Zhenhua Yan ^* Yufang Chen Yuqiong Yang Yixin Zhou Pengpeng Su Saiyu Yuan

• Hohai University, Nanjing, China

Silver nanoparticles (AgNPs) are ubiquitous in the aquatic environment and have attracted extensive attention to their toxic effects on aquatic species. However, responses of the nervous system to AgNPs are little known, especially co-existing with the ubiquitous natural organic matter (NOM), which is critical for the ability to act in aquatic species. Here, this study investigated the neurotoxicology of environmentally relevant AgNPs with or without bull serum albumin (BSA, a classical NOM) to zebrafish (Danio rerio) using visualized transgenic zebrafish. Exposure to AgNPs reduced the locomotor behavior of zebrafish by 28-45%, including swimming distance and velocity, exhibiting obvious behavioral inhibition. The visualized transgenic zebrafish treated with AgNPs showed developmental retardation in the early development of the heart, central nervous, and motor nerve, as well as the related neurodevelopment genes, which may be responsible for the lowered locomotor behavior. In addition, AgNPs can specifically interfere with the cholinergic system and affect neuronal signaling, ultimately leading to behavioral abnormalities.
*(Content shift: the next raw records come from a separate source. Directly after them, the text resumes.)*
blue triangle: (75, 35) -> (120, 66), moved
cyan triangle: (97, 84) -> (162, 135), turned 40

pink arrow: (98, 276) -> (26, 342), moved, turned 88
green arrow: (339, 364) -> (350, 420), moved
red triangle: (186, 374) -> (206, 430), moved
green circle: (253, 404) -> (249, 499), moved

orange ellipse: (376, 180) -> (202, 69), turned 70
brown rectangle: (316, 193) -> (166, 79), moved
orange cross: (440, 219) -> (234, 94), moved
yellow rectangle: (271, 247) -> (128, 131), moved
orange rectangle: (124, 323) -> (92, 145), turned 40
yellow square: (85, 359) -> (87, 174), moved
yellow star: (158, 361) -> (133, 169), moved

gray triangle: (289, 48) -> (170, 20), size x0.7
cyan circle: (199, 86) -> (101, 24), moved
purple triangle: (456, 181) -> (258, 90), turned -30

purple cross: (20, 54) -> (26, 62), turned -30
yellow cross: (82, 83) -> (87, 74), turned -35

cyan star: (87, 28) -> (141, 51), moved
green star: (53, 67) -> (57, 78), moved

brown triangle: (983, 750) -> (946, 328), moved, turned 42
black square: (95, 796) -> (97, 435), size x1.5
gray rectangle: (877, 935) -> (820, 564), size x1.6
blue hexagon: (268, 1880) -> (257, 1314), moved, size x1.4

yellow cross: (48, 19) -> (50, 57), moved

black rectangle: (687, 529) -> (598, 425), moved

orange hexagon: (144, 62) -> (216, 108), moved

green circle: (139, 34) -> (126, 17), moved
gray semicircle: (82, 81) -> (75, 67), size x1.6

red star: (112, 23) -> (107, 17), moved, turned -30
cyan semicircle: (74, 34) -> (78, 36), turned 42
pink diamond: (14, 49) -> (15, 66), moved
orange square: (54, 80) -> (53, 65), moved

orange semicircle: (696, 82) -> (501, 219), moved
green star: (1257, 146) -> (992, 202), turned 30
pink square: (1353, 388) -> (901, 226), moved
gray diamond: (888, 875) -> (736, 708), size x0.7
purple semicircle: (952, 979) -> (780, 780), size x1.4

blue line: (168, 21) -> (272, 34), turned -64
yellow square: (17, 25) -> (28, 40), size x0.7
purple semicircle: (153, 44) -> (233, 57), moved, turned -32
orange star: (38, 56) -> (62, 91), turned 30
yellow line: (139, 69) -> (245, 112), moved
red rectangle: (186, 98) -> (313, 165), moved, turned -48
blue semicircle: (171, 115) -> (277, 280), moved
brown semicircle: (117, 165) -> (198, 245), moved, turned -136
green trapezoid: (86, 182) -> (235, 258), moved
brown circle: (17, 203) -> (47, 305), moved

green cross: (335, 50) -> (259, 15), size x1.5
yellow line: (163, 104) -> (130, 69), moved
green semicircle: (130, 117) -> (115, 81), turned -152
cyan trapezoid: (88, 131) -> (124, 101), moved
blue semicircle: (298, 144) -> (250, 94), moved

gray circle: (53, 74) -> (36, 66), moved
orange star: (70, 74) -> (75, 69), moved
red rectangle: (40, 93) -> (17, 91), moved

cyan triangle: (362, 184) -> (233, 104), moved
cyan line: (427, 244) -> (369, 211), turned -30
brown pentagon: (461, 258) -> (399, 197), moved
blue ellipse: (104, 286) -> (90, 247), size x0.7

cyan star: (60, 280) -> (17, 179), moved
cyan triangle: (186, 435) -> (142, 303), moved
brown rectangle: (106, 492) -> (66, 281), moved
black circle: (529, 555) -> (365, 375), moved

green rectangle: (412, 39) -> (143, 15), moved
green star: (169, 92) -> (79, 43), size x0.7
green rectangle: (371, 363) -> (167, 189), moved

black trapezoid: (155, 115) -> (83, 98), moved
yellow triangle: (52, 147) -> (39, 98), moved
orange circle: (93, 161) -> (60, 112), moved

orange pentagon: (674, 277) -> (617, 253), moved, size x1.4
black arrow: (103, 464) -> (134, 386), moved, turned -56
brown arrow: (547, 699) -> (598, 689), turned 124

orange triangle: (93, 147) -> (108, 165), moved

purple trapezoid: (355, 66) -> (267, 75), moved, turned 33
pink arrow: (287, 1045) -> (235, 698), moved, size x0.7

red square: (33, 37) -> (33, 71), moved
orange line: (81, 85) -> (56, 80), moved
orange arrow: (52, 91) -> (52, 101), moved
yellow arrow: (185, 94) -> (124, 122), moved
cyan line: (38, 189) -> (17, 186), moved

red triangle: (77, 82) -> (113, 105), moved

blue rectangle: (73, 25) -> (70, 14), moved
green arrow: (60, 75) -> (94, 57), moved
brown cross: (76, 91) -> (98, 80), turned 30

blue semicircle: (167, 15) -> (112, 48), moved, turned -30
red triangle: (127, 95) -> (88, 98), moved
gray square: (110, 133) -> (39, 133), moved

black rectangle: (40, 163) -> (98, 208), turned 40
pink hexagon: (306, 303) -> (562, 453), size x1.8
However, the co-existing BSA alleviated the neurotoxicity of AgNPs in zebrafish, which may partially be attributed to the increased size and electronegativity of AgNPs caused by BSA, thus reducing the direct interaction of AgNPs with cells. The interaction between BSA and the released Ag + from AgNPs may also be responsible for the alleviation of the neurodevelopment dysfunction in zebrafish. These findings provide valuable insights into the toxicity and risks of AgNPs in natural aquatic environments.